• Stored items from a collection
■ ■ ■

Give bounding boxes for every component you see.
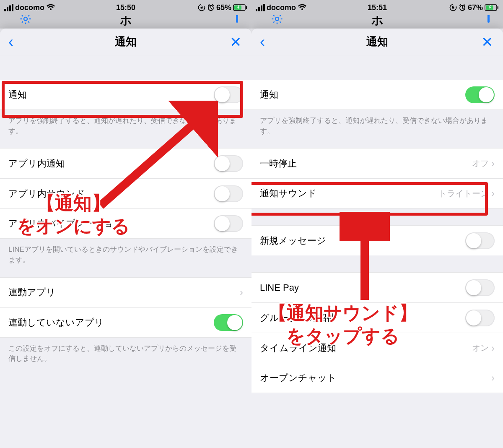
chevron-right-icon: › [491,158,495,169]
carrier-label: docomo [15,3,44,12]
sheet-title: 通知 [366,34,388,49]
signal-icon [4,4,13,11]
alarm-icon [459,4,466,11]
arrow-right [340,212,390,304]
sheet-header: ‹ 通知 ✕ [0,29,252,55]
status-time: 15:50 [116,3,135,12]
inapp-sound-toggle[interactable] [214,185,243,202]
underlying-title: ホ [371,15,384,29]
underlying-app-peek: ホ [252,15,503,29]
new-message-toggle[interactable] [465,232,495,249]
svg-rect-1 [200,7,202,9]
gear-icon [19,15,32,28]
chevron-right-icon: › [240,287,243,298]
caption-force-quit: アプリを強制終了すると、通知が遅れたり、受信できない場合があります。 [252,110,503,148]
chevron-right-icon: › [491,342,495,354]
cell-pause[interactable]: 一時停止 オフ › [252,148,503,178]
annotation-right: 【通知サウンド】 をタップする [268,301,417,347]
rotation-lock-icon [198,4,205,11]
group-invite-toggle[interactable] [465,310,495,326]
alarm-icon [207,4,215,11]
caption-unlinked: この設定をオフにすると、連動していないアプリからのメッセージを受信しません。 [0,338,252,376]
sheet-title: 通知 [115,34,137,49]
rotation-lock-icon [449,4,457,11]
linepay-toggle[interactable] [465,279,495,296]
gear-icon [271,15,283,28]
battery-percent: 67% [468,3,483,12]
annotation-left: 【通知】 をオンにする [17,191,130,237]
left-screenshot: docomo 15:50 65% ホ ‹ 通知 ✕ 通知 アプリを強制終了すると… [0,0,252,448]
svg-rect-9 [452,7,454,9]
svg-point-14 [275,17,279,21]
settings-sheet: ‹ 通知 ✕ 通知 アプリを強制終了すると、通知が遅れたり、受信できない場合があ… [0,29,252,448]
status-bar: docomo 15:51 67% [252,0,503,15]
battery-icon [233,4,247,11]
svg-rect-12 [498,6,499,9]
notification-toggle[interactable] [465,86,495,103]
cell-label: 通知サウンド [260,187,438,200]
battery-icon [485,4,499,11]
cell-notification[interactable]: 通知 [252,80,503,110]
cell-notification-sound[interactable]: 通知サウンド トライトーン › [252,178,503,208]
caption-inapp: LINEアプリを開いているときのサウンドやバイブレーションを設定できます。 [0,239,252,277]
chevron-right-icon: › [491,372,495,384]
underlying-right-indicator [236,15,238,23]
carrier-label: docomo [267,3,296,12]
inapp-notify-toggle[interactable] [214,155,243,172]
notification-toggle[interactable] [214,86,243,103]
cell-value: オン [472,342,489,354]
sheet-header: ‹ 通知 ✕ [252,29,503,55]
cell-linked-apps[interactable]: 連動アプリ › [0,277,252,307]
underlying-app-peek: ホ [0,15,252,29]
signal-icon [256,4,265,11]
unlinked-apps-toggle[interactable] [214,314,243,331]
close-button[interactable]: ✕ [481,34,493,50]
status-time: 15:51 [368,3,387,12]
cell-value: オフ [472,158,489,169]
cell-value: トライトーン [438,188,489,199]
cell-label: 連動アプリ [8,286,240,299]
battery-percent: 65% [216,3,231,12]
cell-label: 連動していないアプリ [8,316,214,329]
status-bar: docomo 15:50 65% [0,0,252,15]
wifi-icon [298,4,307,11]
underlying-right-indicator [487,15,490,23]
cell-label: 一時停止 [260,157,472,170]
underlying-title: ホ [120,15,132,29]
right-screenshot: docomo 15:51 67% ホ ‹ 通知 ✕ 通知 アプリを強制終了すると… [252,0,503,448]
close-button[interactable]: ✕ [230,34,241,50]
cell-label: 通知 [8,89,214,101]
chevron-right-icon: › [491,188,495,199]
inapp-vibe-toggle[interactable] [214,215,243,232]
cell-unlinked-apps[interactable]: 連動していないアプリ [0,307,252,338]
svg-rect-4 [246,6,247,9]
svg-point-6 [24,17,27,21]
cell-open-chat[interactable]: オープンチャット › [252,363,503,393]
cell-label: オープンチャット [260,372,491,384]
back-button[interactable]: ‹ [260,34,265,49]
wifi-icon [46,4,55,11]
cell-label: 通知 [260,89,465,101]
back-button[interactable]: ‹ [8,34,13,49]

■ ■ ■

• Task brief
Could you repeat all of the data exactly, minus the pictures?

• Task result
Give bounding boxes for every component you see.
chevron-right-icon: › [491,158,495,169]
carrier-label: docomo [15,3,44,12]
sheet-title: 通知 [366,34,388,49]
signal-icon [4,4,13,11]
alarm-icon [459,4,466,11]
arrow-right [340,212,390,304]
sheet-header: ‹ 通知 ✕ [0,29,252,55]
status-time: 15:50 [116,3,135,12]
inapp-sound-toggle[interactable] [214,185,243,202]
underlying-title: ホ [371,15,384,29]
underlying-app-peek: ホ [252,15,503,29]
new-message-toggle[interactable] [465,232,495,249]
svg-rect-1 [200,7,202,9]
gear-icon [19,15,32,28]
chevron-right-icon: › [240,287,243,298]
caption-force-quit: アプリを強制終了すると、通知が遅れたり、受信できない場合があります。 [252,110,503,148]
chevron-right-icon: › [491,342,495,354]
cell-pause[interactable]: 一時停止 オフ › [252,148,503,178]
annotation-right: 【通知サウンド】 をタップする [268,301,417,347]
rotation-lock-icon [198,4,205,11]
group-invite-toggle[interactable] [465,310,495,326]
alarm-icon [207,4,215,11]
caption-unlinked: この設定をオフにすると、連動していないアプリからのメッセージを受信しません。 [0,338,252,376]
sheet-title: 通知 [115,34,137,49]
rotation-lock-icon [449,4,457,11]
linepay-toggle[interactable] [465,279,495,296]
gear-icon [271,15,283,28]
battery-percent: 67% [468,3,483,12]
annotation-left: 【通知】 をオンにする [17,191,130,237]
left-screenshot: docomo 15:50 65% ホ ‹ 通知 ✕ 通知 アプリを強制終了すると… [0,0,252,448]
svg-rect-9 [452,7,454,9]
svg-point-14 [275,17,279,21]
settings-sheet: ‹ 通知 ✕ 通知 アプリを強制終了すると、通知が遅れたり、受信できない場合があ… [0,29,252,448]
status-bar: docomo 15:51 67% [252,0,503,15]
battery-icon [233,4,247,11]
svg-rect-12 [498,6,499,9]
notification-toggle[interactable] [465,86,495,103]
cell-label: 通知サウンド [260,187,438,200]
battery-icon [485,4,499,11]
cell-notification[interactable]: 通知 [252,80,503,110]
cell-notification-sound[interactable]: 通知サウンド トライトーン › [252,178,503,208]
caption-inapp: LINEアプリを開いているときのサウンドやバイブレーションを設定できます。 [0,239,252,277]
chevron-right-icon: › [491,372,495,384]
underlying-right-indicator [236,15,238,23]
carrier-label: docomo [267,3,296,12]
inapp-notify-toggle[interactable] [214,155,243,172]
notification-toggle[interactable] [214,86,243,103]
cell-value: オン [472,342,489,354]
sheet-header: ‹ 通知 ✕ [252,29,503,55]
cell-linked-apps[interactable]: 連動アプリ › [0,277,252,307]
underlying-app-peek: ホ [0,15,252,29]
signal-icon [256,4,265,11]
unlinked-apps-toggle[interactable] [214,314,243,331]
close-button[interactable]: ✕ [481,34,493,50]
status-time: 15:51 [368,3,387,12]
cell-value: オフ [472,158,489,169]
cell-value: トライトーン [438,188,489,199]
cell-label: 連動アプリ [8,286,240,299]
battery-percent: 65% [216,3,231,12]
cell-label: 連動していないアプリ [8,316,214,329]
status-bar: docomo 15:50 65% [0,0,252,15]
wifi-icon [298,4,307,11]
underlying-right-indicator [487,15,490,23]
cell-label: 一時停止 [260,157,472,170]
underlying-title: ホ [120,15,132,29]
right-screenshot: docomo 15:51 67% ホ ‹ 通知 ✕ 通知 アプリを強制終了すると… [252,0,503,448]
close-button[interactable]: ✕ [230,34,241,50]
cell-label: 通知 [8,89,214,101]
chevron-right-icon: › [491,188,495,199]
inapp-vibe-toggle[interactable] [214,215,243,232]
cell-unlinked-apps[interactable]: 連動していないアプリ [0,307,252,338]
svg-rect-4 [246,6,247,9]
svg-point-6 [24,17,27,21]
cell-open-chat[interactable]: オープンチャット › [252,363,503,393]
cell-label: オープンチャット [260,372,491,384]
back-button[interactable]: ‹ [260,34,265,49]
wifi-icon [46,4,55,11]
cell-label: 通知 [260,89,465,101]
back-button[interactable]: ‹ [8,34,13,49]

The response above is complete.